One telling aspect of this manifests itself in our legal landscape, in which we bestow approval of non-food animal dependence only in cases of illness, handicap or severe need. Relatively new subcategories of “service” animals have been designated to provide humans with, not only physical assistance (as guide dogs do) but with therapy — emotional, psychiatric and therapeutic support. “Comfort dogs” are now being used in court rooms to provide emotional support to children called to testify in difficult cases. Doctors can write prescriptions for emotional and psychiatric service animals that allow patients to take their animals with them into public places where they are usually banned, including public transportation, public buildings, and even to work. My sister, a liver and kidney transplant patient, has three dachshunds who accompany her everywhere to help her cope with the post-traumatic stress of her medical ordeals.

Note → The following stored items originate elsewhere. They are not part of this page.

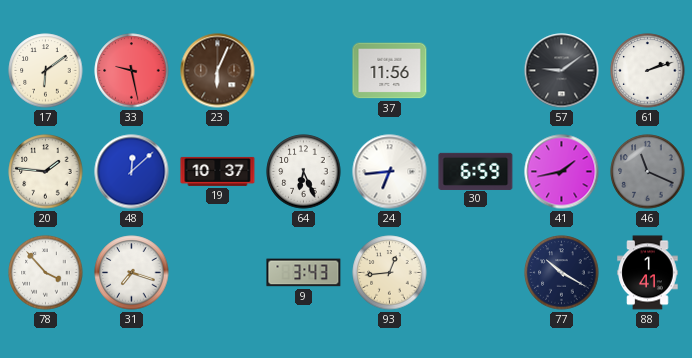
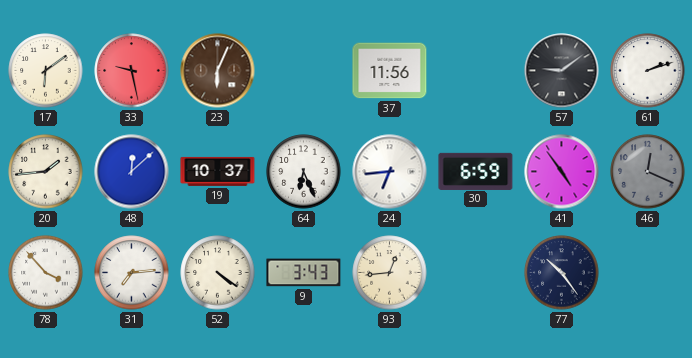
20: 1:46 -> 1:44
41: 1:43 -> 4:54
46: 11:19 -> 12:19
31: 7:18 -> 7:14
52: none -> 4:21
77: 10:20 -> 10:24
88: 1:41 -> none
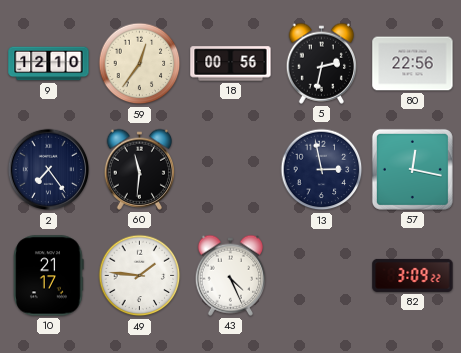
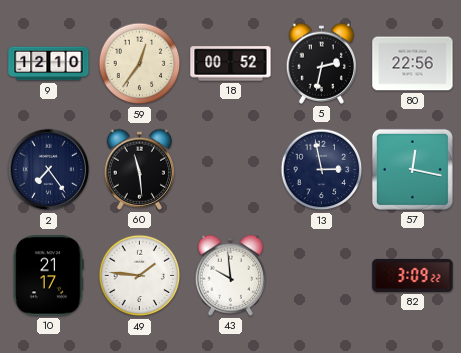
18: 00:56 -> 00:52
60: 11:31 -> 11:29
43: 4:26 -> 9:59
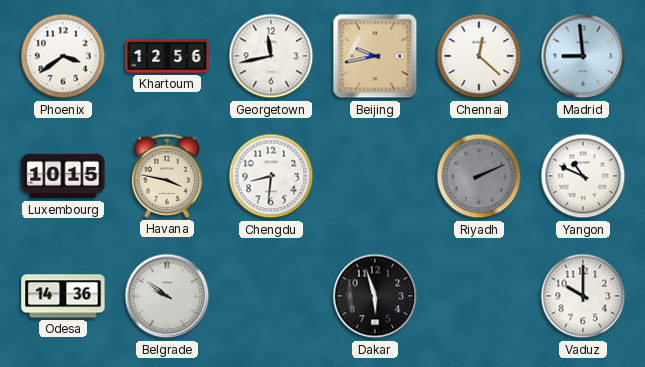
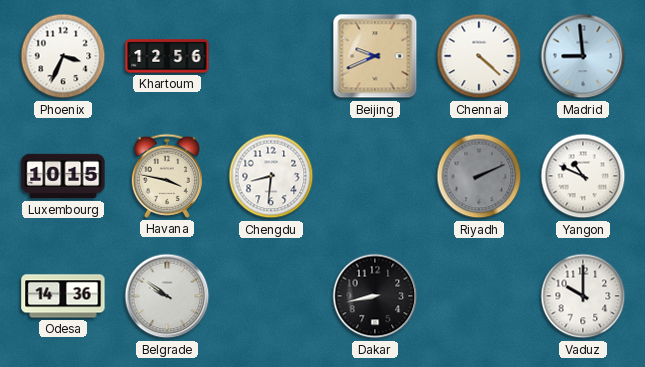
Phoenix: 3:39 -> 3:34
Georgetown: 11:43 -> none
Beijing: 9:43 -> 9:41
Chennai: 12:22 -> 4:22
Dakar: 5:57 -> 8:43
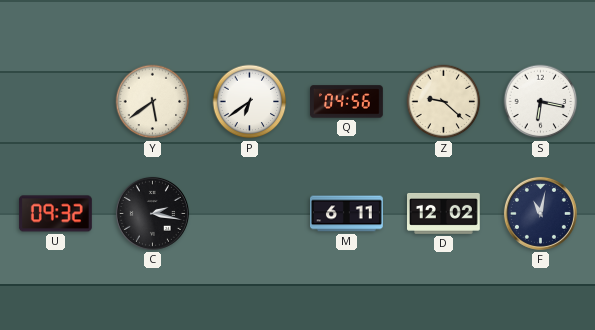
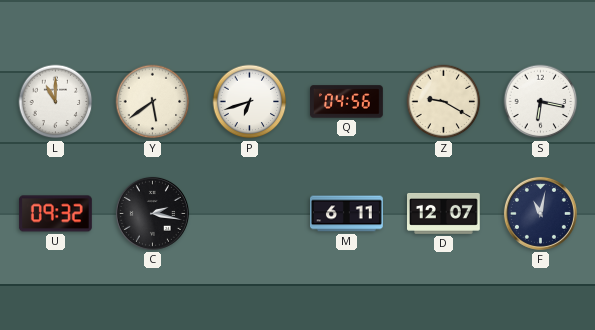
L: none -> 11:00
P: 6:39 -> 6:42
Z: 9:22 -> 9:20
D: 12:02 -> 12:07
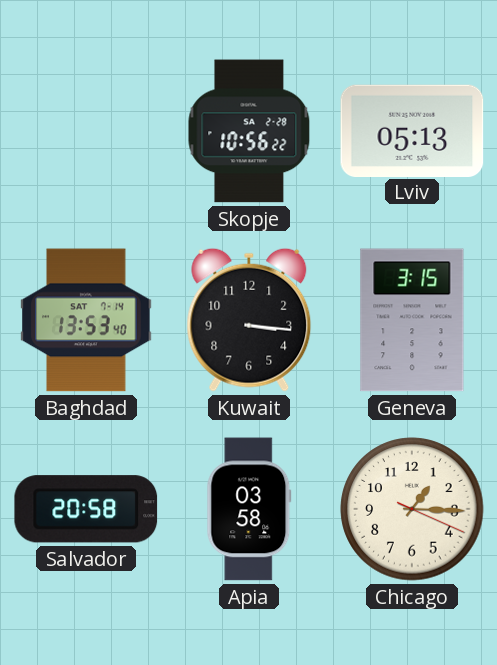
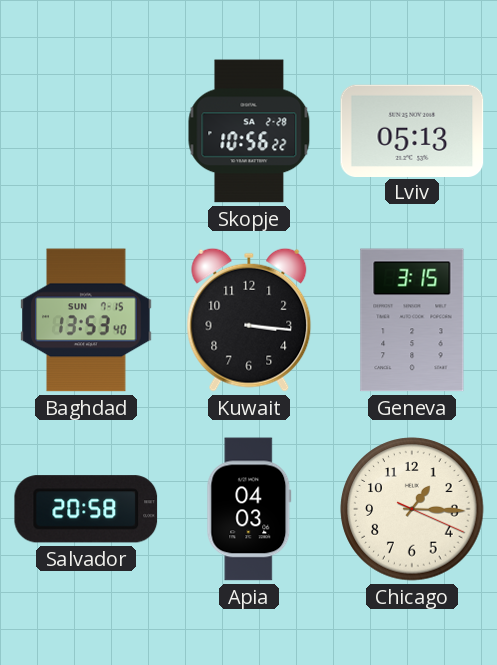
Baghdad date: SAT 7-14 -> SUN 7-15
Apia: 03:58 -> 04:03
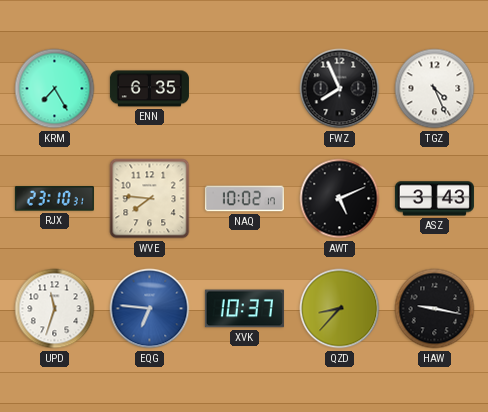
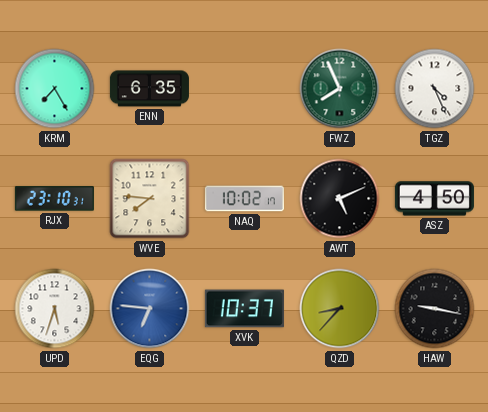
FWZ dial: black -> green
ASZ: 3:43 -> 4:50
UPD: 11:33 -> 5:33
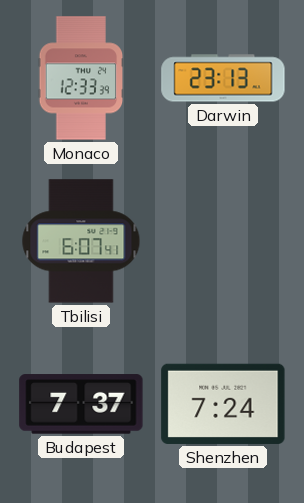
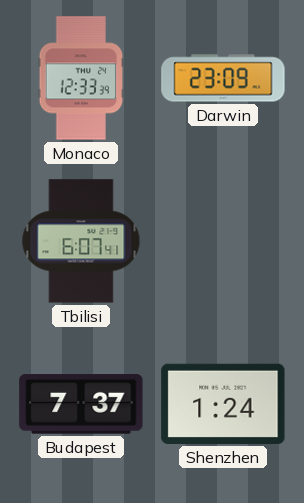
Darwin: 23:13 -> 23:09
Shenzhen: 7:24 -> 1:24
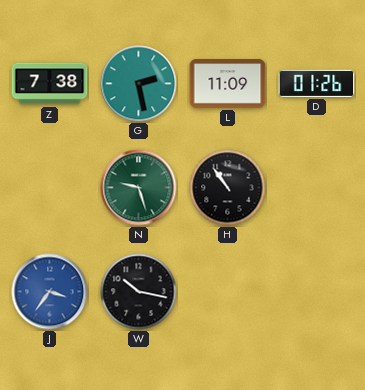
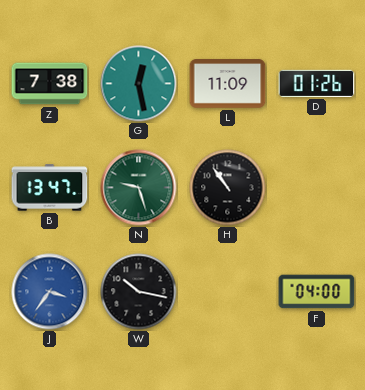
G: 2:28 -> 12:28
B: none -> 13:47
F: none -> 04:00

The regulations are very clear: these animals are not pets. They are “serving” an essential therapeutic purpose. The fact that these relationships are circumscribed by laws relegate animals to the role of tools or medication, an act that also pathologizes the people who rely on them. Animals, then, can enter our intimate family units only as pets, which is to say property, or as a result of trauma, disease or disability. This cultural attitude suggests that people who are dependent upon their animals for anything other than amusement or entertainment are abnormal or unhealthy. Loving animals as friends and family is seen as quirky at best and at worst, crazy.
Within philosophy, as we know, animals and our own animality has been denigrated and disavowed. After all, philosophy is regarded as a flight from our animal natures and into the realm of intellectual activity, knowledge and enlightenment. Traditionally, man has been seen as having dominion over animals because of his superior capacity for reason, language, technology and other intellectual characteristics valued in philosophy. Some feminists, notably Genevieve Lloyd, Susan Bordo, and Alison Jaggar, among many others, have challenged philosophy’s privileging of mind over body and reason over emotion, issues that bear directly on the question of the status of animals. Philosophers have asked not whether animals think or speak but whether they suffer; but some within the animal rights movement have argued that animals are capable of many of the same intellectual feats as humans. The animal rights and animal welfare debates continue to be dominated by discussions of whether and how animals have minds or intentions like we do. This discourse continues to measure animals against human standards in order to judge whether or not they deserve legal rights. The animals closest too us, namely our so-called pets, are often dismissed from these discussions as yet another example of our exploitation of animals. Even as our human usage of animals gains more scientific credence, within mainstream philosophy, our psychological and emotional dependence upon them remains “ghettoized” along with feminism.
Although there are philosophers of mind, like Daniel Dennett and Thomas Nagel, who also consider whether animals are capable of emotions or reason, love and emotional dependence — most especially the love of animals — are still seen as too feminine, too lightweight, to be serious philosophical issues. Even prominent philosophers, who have taken on issues like love and philosophy of emotions, rarely mention emotional attachment to animals.
Within our philosophy and within our culture, we cannot take seriously our love and dependence on animals without turning them into medicine and making ourselves sick. We can accept our dependence upon animals only if sanctioned by the medical or legal establishment, circumscribed by the regulations of these institutions, through which we subject ourselves to pathologization and further objectify our animal friends and family.
Think about it? Can we imagine a head of state not only as a vegetarian but also as a crazy cat lady?